In the closing years of the American Revolution, when Thomas was four, his father moved the family to Kentucky, where they settled near the outpost of Louisville. The frontier was a dangerous place in the years between independence and union, and in 1786 Abraham was killed during a native raid. After the death of his father, Thomas continued to pioneer through Kentucky and Tennessee, eventually settling in Hardin County during the first years of the nineteenth century.

Little is known about Lincoln's mother. Nancy Hanks was born of an obscure Virginia family. According to Lincoln's close friend and law partner William Herndon, Lincoln himself believed that his mother was of illegitimate birth. No reliable likeness of Lincoln's mother survives, and controversy has swirled around the matter for well over a century. At any rate, from whatever stock, Nancy Hanks married Thomas Lincoln in 1806, while still a teenager. In addition to Abraham, Nancy bore two other children, Sarah in 1807 and Thomas, who died at birth in 1812.

In 1811 the Lincoln family moved to a 230-acre farm on nearby Knob Creek. They spent five productive years there, moving only when a legal challenge arose to their deed of ownership. Rather than fight the suit out, Thomas Lincoln elected to move his family northwest to Indiana in December of 1816. Weather conditions were harsh during the journey, and at times the family had to hack through thick brush to make their way, literally clearing the frontier.

The Lincoln family would spend the winter of 1817 under a makeshift shelter. Such rough living was a standard part of frontier living, and Abraham would spend a good portion of his childhood wielding an ax in the service of his father. These difficult years may have led to a feeling of paternal resentment in Abraham. When Thomas died in 1851, Lincoln neglected to attend the funeral, and sent nothing more than a note of cool condolence.

Lincoln's hardy youth would later lend credence to his legend as a folksy, backwoods prophet, an image he did nothing to discourage. During the presidential campaign of 1860, he was trumpeted under the nickname of "rail- splitter," earned from his workaday childhood pastime.
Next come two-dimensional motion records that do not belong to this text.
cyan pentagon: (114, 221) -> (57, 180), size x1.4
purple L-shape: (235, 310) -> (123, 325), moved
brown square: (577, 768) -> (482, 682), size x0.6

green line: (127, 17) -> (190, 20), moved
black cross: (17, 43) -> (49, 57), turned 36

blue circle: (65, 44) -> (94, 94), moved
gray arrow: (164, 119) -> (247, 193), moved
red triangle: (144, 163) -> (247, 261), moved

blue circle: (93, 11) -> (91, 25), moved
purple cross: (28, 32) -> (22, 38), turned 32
Lincoln the candidate went to great measures to cultivate a rough and ready rural demeanor, such as when he casually related a true story from youth in which, during his tenth year, he had been "kicked by a horse, and apparently killed for a time."

Shortly after the brush with tragedy when Lincoln was kicked by a horse, misfortune truly struck the family when Nancy Hanks Lincoln suddenly died of milk sickness. Left to take care of two young children, Thomas Lincoln took the practical step and quickly re-married, to a Kentucky widow named Sarah Bush Johnston. With this, young Abraham acquired three step-siblings and a new mother, for whom he quickly developed a strong affection.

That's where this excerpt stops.